Work instructions:
Leaving out the images, reproduce every line of the data that follows exactly.

Records for the exercise:
════

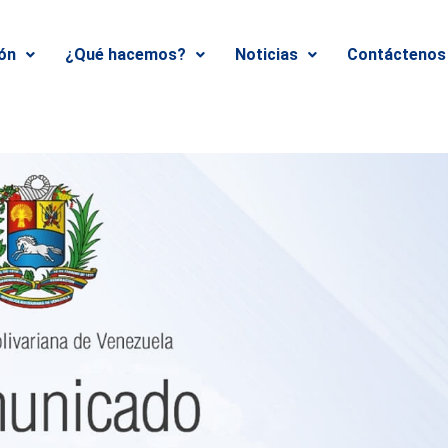
ión
¿Qué hacemos?
Noticias
Contáctenos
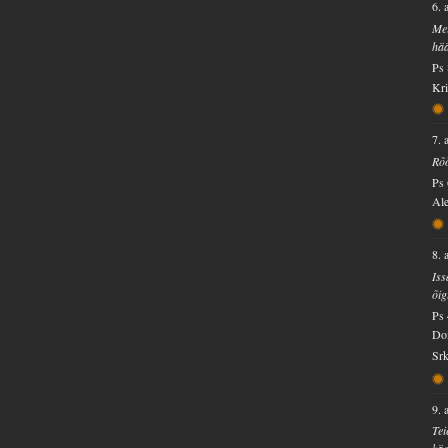
6. 
Mei
hää
Ps 
Kri
7. 
Rõõ
Ps 
Ale
8. 
Iss
õig
Ps 
Dom
Srk
9. 
Tei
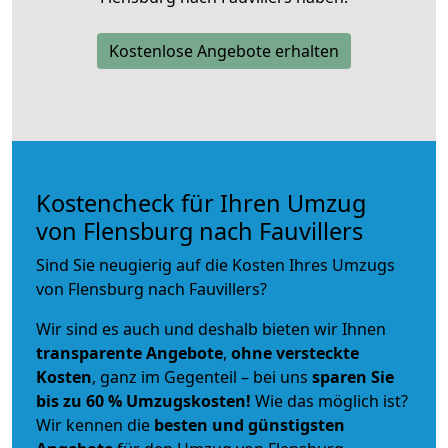
Kostenlose Angebote erhalten
Kostencheck für Ihren Umzug
von Flensburg nach Fauvillers
Sind Sie neugierig auf die Kosten Ihres Umzugs
von Flensburg nach Fauvillers?
Wir sind es auch und deshalb bieten wir Ihnen
transparente Angebote
,
ohne versteckte
Kosten
, ganz im Gegenteil – bei uns
sparen Sie
bis zu 60 % Umzugskosten!
Wie das möglich ist?
Wir kennen die
besten und günstigsten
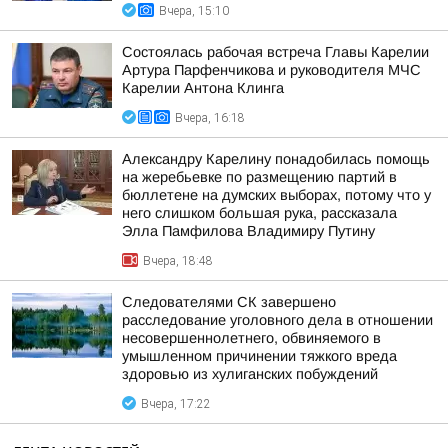
Вчера, 15:10
Состоялась рабочая встреча Главы Карелии
Артура Парфенчикова и руководителя МЧС
Карелии Антона Клинга
Вчера, 16:18
Александру Карелину понадобилась помощь
на жеребьевке по размещению партий в
бюллетене на думских выборах, потому что у
него слишком большая рука, рассказала
Элла Памфилова Владимиру Путину
Вчера, 18:48
Следователями СК завершено
расследование уголовного дела в отношении
несовершеннолетнего, обвиняемого в
умышленном причинении тяжкого вреда
здоровью из хулиганских побуждений
Вчера, 17:22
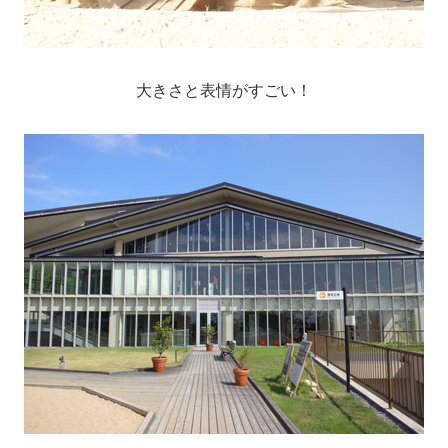
大きさと表情がすごい！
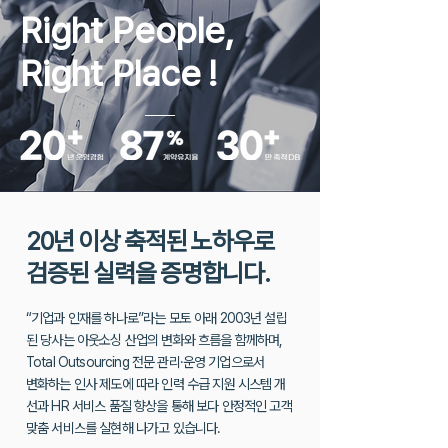
Right People,
Right Place
!
20년 이상 축적된 노하우로
검증된 실력을 증명합니다.
“기업과 인재를 하나로”라는 모토 아래 2003년 설립
된 당사는 아웃소싱 산업의 변화와 흐름을 함께하며,
Total Outsourcing 전문 관리·운영 기업으로서
변화하는 인사 제도에 따라 인력 수급 지원 시스템 개
선과 HR 서비스 품질 향상을
통해 보다 안정적인 고객
맞춤 서비스를 실현해 나가고 있습니다.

════

Response box:
ión
¿Qué hacemos?
Noticias
Contáctenos
6. 
Mei
hää
Ps 
Kri
7. 
Rõõ
Ps 
Ale
8. 
Iss
õig
Ps 
Dom
Srk
9. 
Tei
Kostenlose Angebote erhalten
Kostencheck für Ihren Umzug
von Flensburg nach Fauvillers
Sind Sie neugierig auf die Kosten Ihres Umzugs
von Flensburg nach Fauvillers?
Wir sind es auch und deshalb bieten wir Ihnen
transparente Angebote
,
ohne versteckte
Kosten
, ganz im Gegenteil – bei uns
sparen Sie
bis zu 60 % Umzugskosten!
Wie das möglich ist?
Wir kennen die
besten und günstigsten
Вчера, 15:10
Состоялась рабочая встреча Главы Карелии
Артура Парфенчикова и руководителя МЧС
Карелии Антона Клинга
Вчера, 16:18
Александру Карелину понадобилась помощь
на жеребьевке по размещению партий в
бюллетене на думских выборах, потому что у
него слишком большая рука, рассказала
Элла Памфилова Владимиру Путину
Вчера, 18:48
Следователями СК завершено
расследование уголовного дела в отношении
несовершеннолетнего, обвиняемого в
умышленном причинении тяжкого вреда
здоровью из хулиганских побуждений
Вчера, 17:22
大きさと表情がすごい！
Right People,
Right Place
!
20년 이상 축적된 노하우로
검증된 실력을 증명합니다.
“기업과 인재를 하나로”라는 모토 아래 2003년 설립
된 당사는 아웃소싱 산업의 변화와 흐름을 함께하며,
Total Outsourcing 전문 관리·운영 기업으로서
변화하는 인사 제도에 따라 인력 수급 지원 시스템 개
선과 HR 서비스 품질 향상을
통해 보다 안정적인 고객
맞춤 서비스를 실현해 나가고 있습니다.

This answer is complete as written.